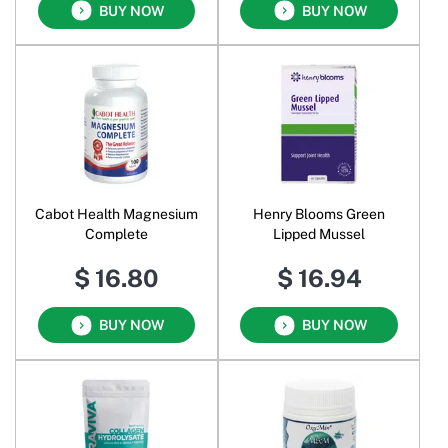
BUY NOW
BUY NOW
Cabot Health Magnesium
Henry Blooms Green
Complete
Lipped Mussel
$ 16.80
$ 16.94
BUY NOW
BUY NOW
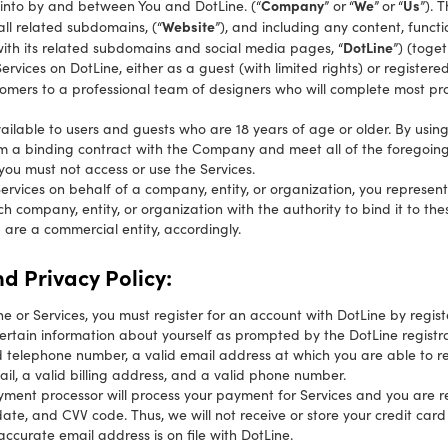
Company
We
Us
 into by and between You and DotLine. (“
” or
“
”
or
“
”). 
Website
ll related subdomains, (“
”), and including any content, functi
DotLine
ith its related subdomains and social media pages, “
”) (toget
vices on DotLine, either as a guest (with limited rights) or registere
omers to a professional team of designers who will complete most pro
ailable to users and guests who are 18 years of age or older. By usi
m a binding contract with the Company and meet all of the foregoing e
you must not access or use the Services.
 Services on behalf of a company, entity, or organization, you represe
ch company, entity, or organization with the authority to bind it to 
u are a commercial entity, accordingly.
d Privacy Policy:
ine or Services, you must register for an account with DotLine by regi
rtain information about yourself as prompted by the DotLine registrat
id telephone number, a valid email address at which you are able to re
il, a valid billing address, and a valid phone number.
ment processor will process your payment for Services and you are r
ate, and CVV code. Thus, we will not receive or store your credit card i
accurate email address is on file with DotLine.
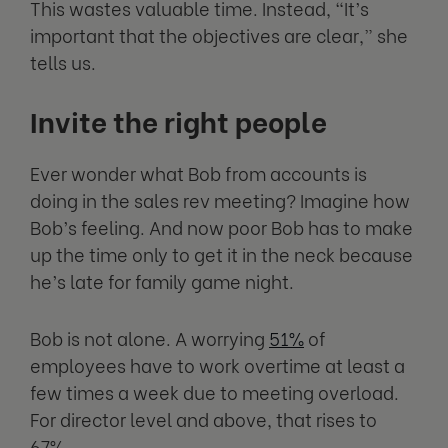
This wastes valuable time. Instead, “It’s
important that the objectives are clear,” she
tells us.
Invite the right people
Ever wonder what Bob from accounts is
doing in the sales rev meeting? Imagine how
Bob’s feeling. And now poor Bob has to make
up the time only to get it in the neck because
he’s late for family game night.
Bob is not alone. A worrying
51%
of
employees have to work overtime at least a
few times a week due to meeting overload.
For director level and above, that rises to
67%.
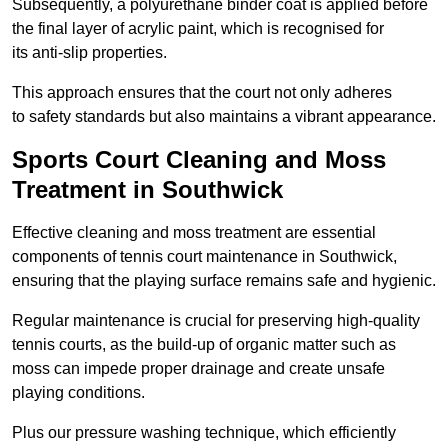
Subsequently, a polyurethane binder coat is applied before
the final layer of acrylic paint, which is recognised for
its anti-slip properties.
This approach ensures that the court not only adheres
to safety standards but also maintains a vibrant appearance.
Sports Court Cleaning and Moss
Treatment in Southwick
Effective cleaning and moss treatment are essential
components of tennis court maintenance in Southwick,
ensuring that the playing surface remains safe and hygienic.
Regular maintenance is crucial for preserving high-quality
tennis courts, as the build-up of organic matter such as
moss can impede proper drainage and create unsafe
playing conditions.
Plus our pressure washing technique, which efficiently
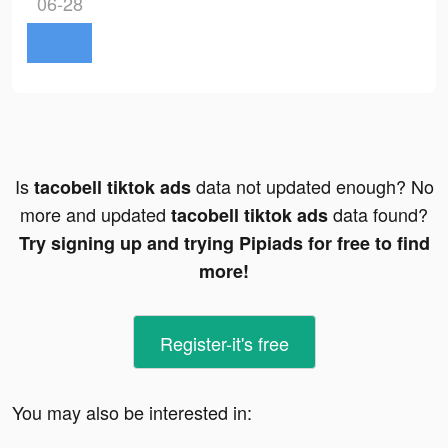
06-28
Is
data not updated enough? No
tacobell tiktok ads
more and updated
data found?
tacobell tiktok ads
Try signing up and trying Pipiads for free to find
more!
Register-it's free
You may also be interested in:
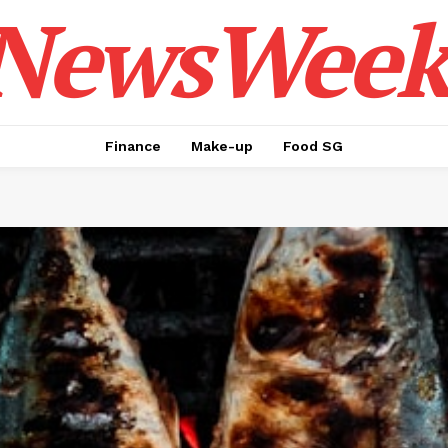
NewsWeek
Finance
Make-up
Food SG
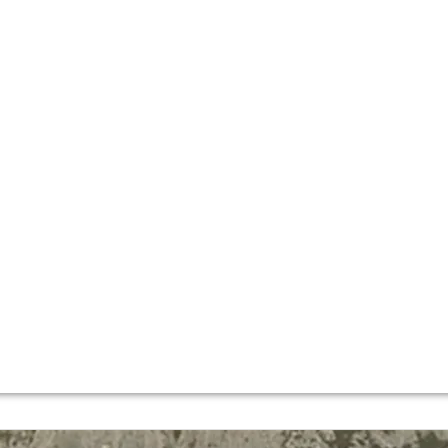
, traditional wine producers – alongside the likes of Lópe
ed in the
La Rioja Alta
region formed the “Sociedad Vinicola
three Reserva cuvées, and remain involved in the business 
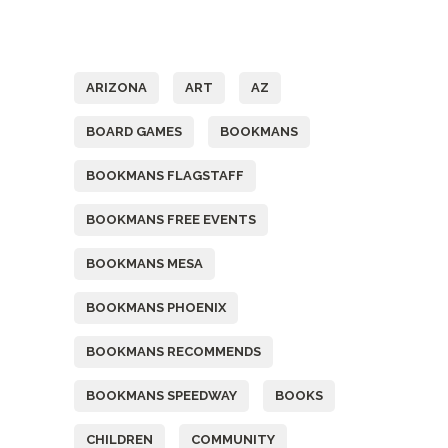
Tags
ARIZONA
ART
AZ
BOARD GAMES
BOOKMANS
BOOKMANS FLAGSTAFF
BOOKMANS FREE EVENTS
BOOKMANS MESA
BOOKMANS PHOENIX
BOOKMANS RECOMMENDS
BOOKMANS SPEEDWAY
BOOKS
CHILDREN
COMMUNITY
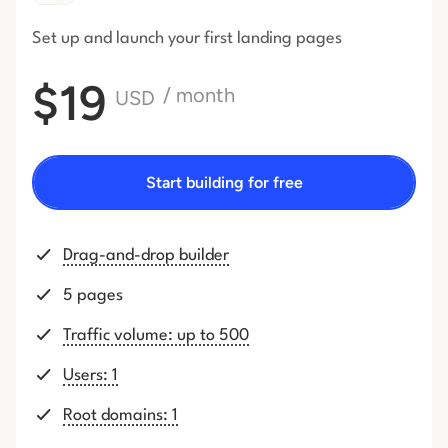
Set up and launch your first
landing pages
$19
/ month
USD
Start building for free
Drag-and-drop builder
5 pages
Traffic volume: up to 500
Users: 1
Root domains: 1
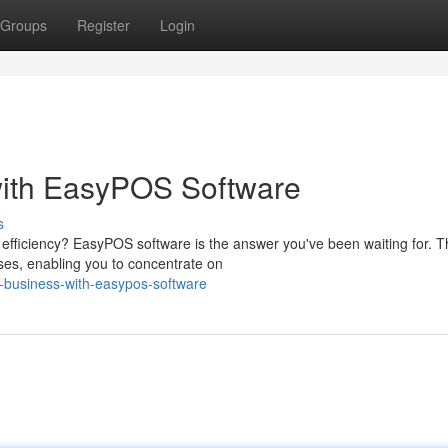
Groups
Register
Login
with EasyPOS Software
s
efficiency? EasyPOS software is the answer you've been waiting for. T
ses, enabling you to concentrate on
r-business-with-easypos-software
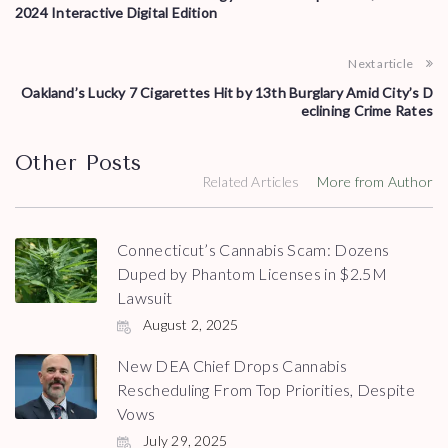
2024 Interactive Digital Edition
Next article
Oakland’s Lucky 7 Cigarettes Hit by 13th Burglary Amid City’s D
eclining Crime Rates
Other Posts
Related Articles
More from Author
Connecticut’s Cannabis Scam: Dozens
Duped by Phantom Licenses in $2.5M
Lawsuit
August 2, 2025
New DEA Chief Drops Cannabis
Rescheduling From Top Priorities, Despite
Vows
July 29, 2025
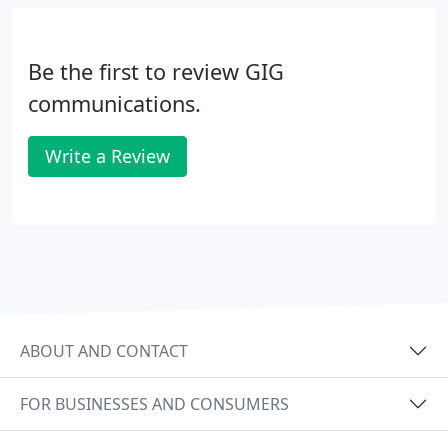
thinking.
Be the first to review GIG
communications.
Write a Review
ABOUT AND CONTACT
FOR BUSINESSES AND CONSUMERS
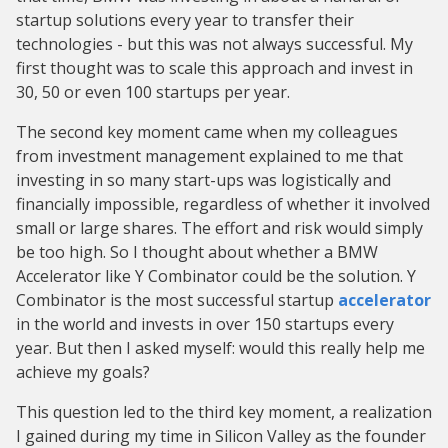
startup solutions every year to transfer their
technologies - but this was not always successful. My
first thought was to scale this approach and invest in
30, 50 or even 100 startups per year.
The second key moment came when my colleagues
from investment management explained to me that
investing in so many start-ups was logistically and
financially impossible, regardless of whether it involved
small or large shares. The effort and risk would simply
be too high. So I thought about whether a BMW
Accelerator like Y Combinator could be the solution. Y
Combinator is the most successful startup
accelerator
in the world and invests in over 150 startups every
year. But then I asked myself: would this really help me
achieve my goals?
This question led to the third key moment, a realization
I gained during my time in Silicon Valley as the founder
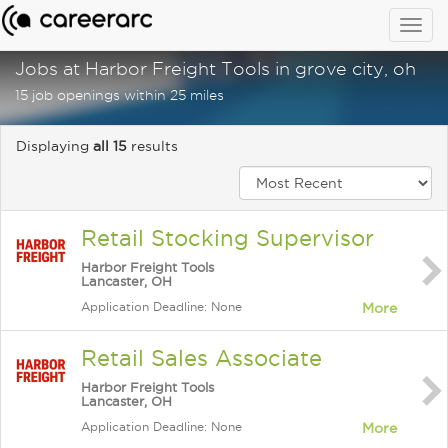
Togg
navig
Jobs at Harbor Freight Tools in grove city, oh
15 job openings within 25 miles
Displaying
all 15
results
Retail Stocking Supervisor
Harbor Freight Tools
Lancaster, OH
Application Deadline: None
More
Retail Sales Associate
Harbor Freight Tools
Lancaster, OH
Application Deadline: None
More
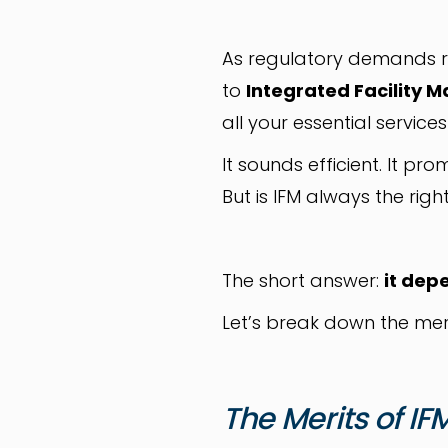
As regulatory demands r
to
Integrated Facility
all your essential servic
It sounds efficient. It prom
But is IFM always the right
The short answer:
it dep
Let’s break down the mer
The Merits of IF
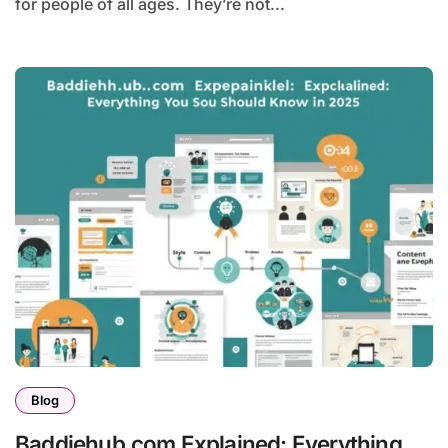
for people of all ages. They’re not...
Blog
Baddiehub.com Explained: Everything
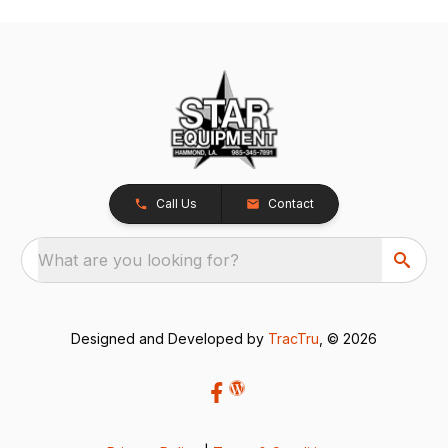
Call Us
Contact
What are you looking for?
Designed and Developed by
TracTru
, © 2026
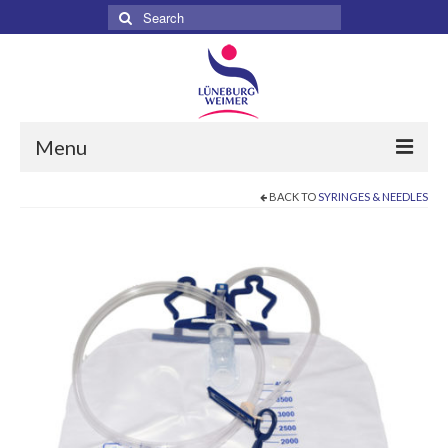
Search
for:
Menu
BACK TO
SYRINGES & NEEDLES
Home
About
Services
Products
Surgical
Dental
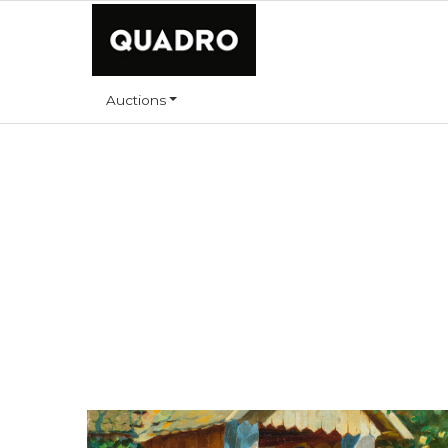
Auctions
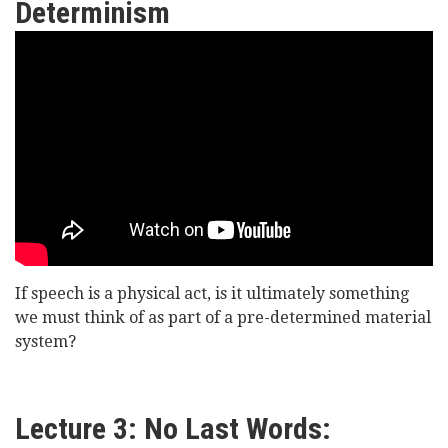
Determinism
Lord
Williams
of
Oystermouth
-
Can
We
If speech is a physical act, is it ultimately something
Say
we must think of as part of a pre-determined material
What
system?
We
Like?
Lecture 3: No Last Words:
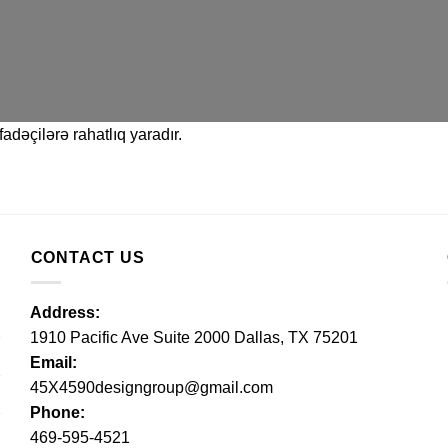
adəçilərə rahatlıq yaradır.
CONTACT US
Address:
1910 Pacific Ave Suite 2000 Dallas, TX 75201
Email:
45X4590designgroup@gmail.com
Phone:
469-595-4521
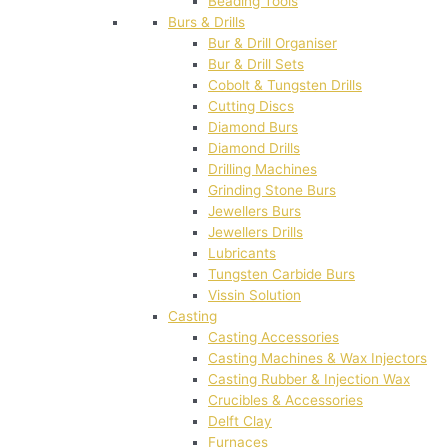
Beading Tools
Burs & Drills
Bur & Drill Organiser
Bur & Drill Sets
Cobolt & Tungsten Drills
Cutting Discs
Diamond Burs
Diamond Drills
Drilling Machines
Grinding Stone Burs
Jewellers Burs
Jewellers Drills
Lubricants
Tungsten Carbide Burs
Vissin Solution
Casting
Casting Accessories
Casting Machines & Wax Injectors
Casting Rubber & Injection Wax
Crucibles & Accessories
Delft Clay
Furnaces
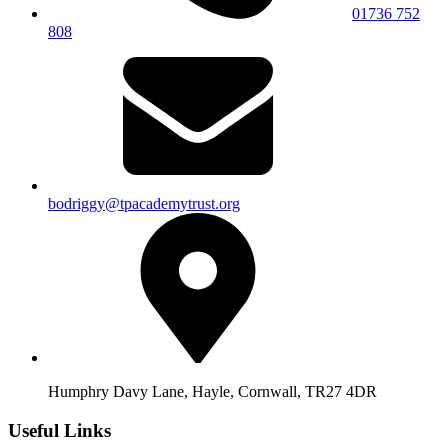
01736 752
808
bodriggy@tpacademytrust.org
Humphry Davy Lane, Hayle, Cornwall, TR27 4DR
Useful Links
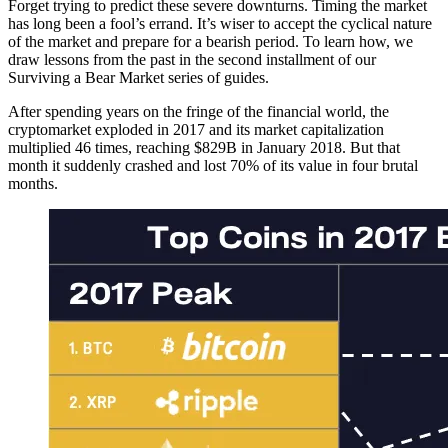
Forget trying to predict these severe downturns. Timing the market
has long been a fool’s errand. It’s wiser to accept the cyclical nature
of the market and prepare for a bearish period. To learn how, we
draw lessons from the past in the second installment of our
Surviving a Bear Market series of guides.
After spending years on the fringe of the financial world, the
cryptomarket exploded in 2017 and its market capitalization
multiplied 46 times, reaching $829B in January 2018. But that
month it suddenly crashed and lost 70% of its value in four brutal
months.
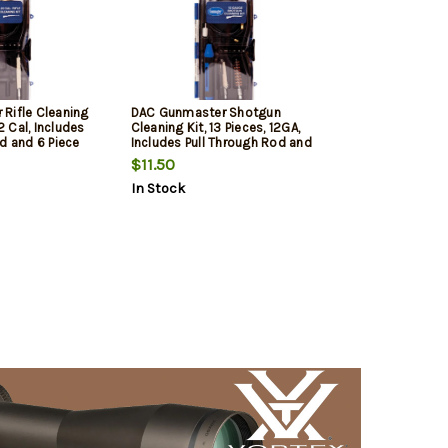
Rifle Cleaning
DAC Gunmaster Shotgun
22 Cal, Includes
Cleaning Kit, 13 Pieces, 12GA,
d and 6 Piece
Includes Pull Through Rod and
6 Piece Driver Set
$11.50
In Stock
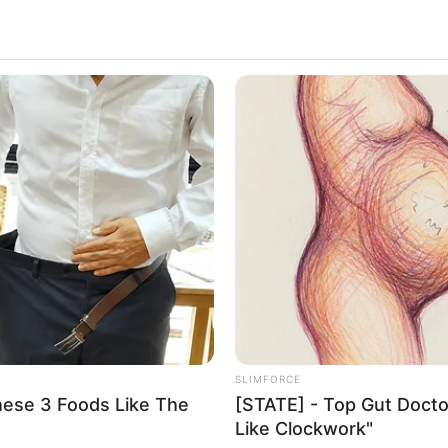
SLIMFORCE
hese 3 Foods Like The
[STATE] - Top Gut Docto
Like Clockwork"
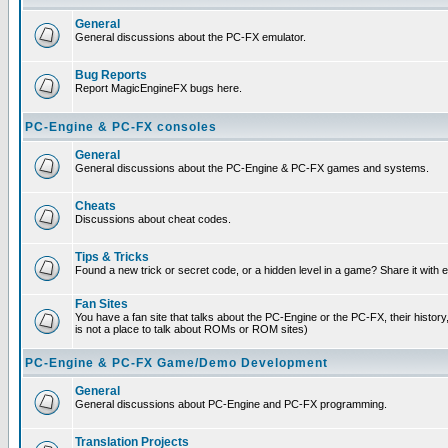
General
General discussions about the PC-FX emulator.
Bug Reports
Report MagicEngineFX bugs here.
PC-Engine & PC-FX consoles
General
General discussions about the PC-Engine & PC-FX games and systems.
Cheats
Discussions about cheat codes.
Tips & Tricks
Found a new trick or secret code, or a hidden level in a game? Share it with
Fan Sites
You have a fan site that talks about the PC-Engine or the PC-FX, their histor
is not a place to talk about ROMs or ROM sites)
PC-Engine & PC-FX Game/Demo Development
General
General discussions about PC-Engine and PC-FX programming.
Translation Projects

# # # # #

WORK TO COMPLETE: Every line of the material above that includes the string "pages" is required.

OUTPUT BELOW:
ith its related subdomains and social media pages, “
landing pages
5 pages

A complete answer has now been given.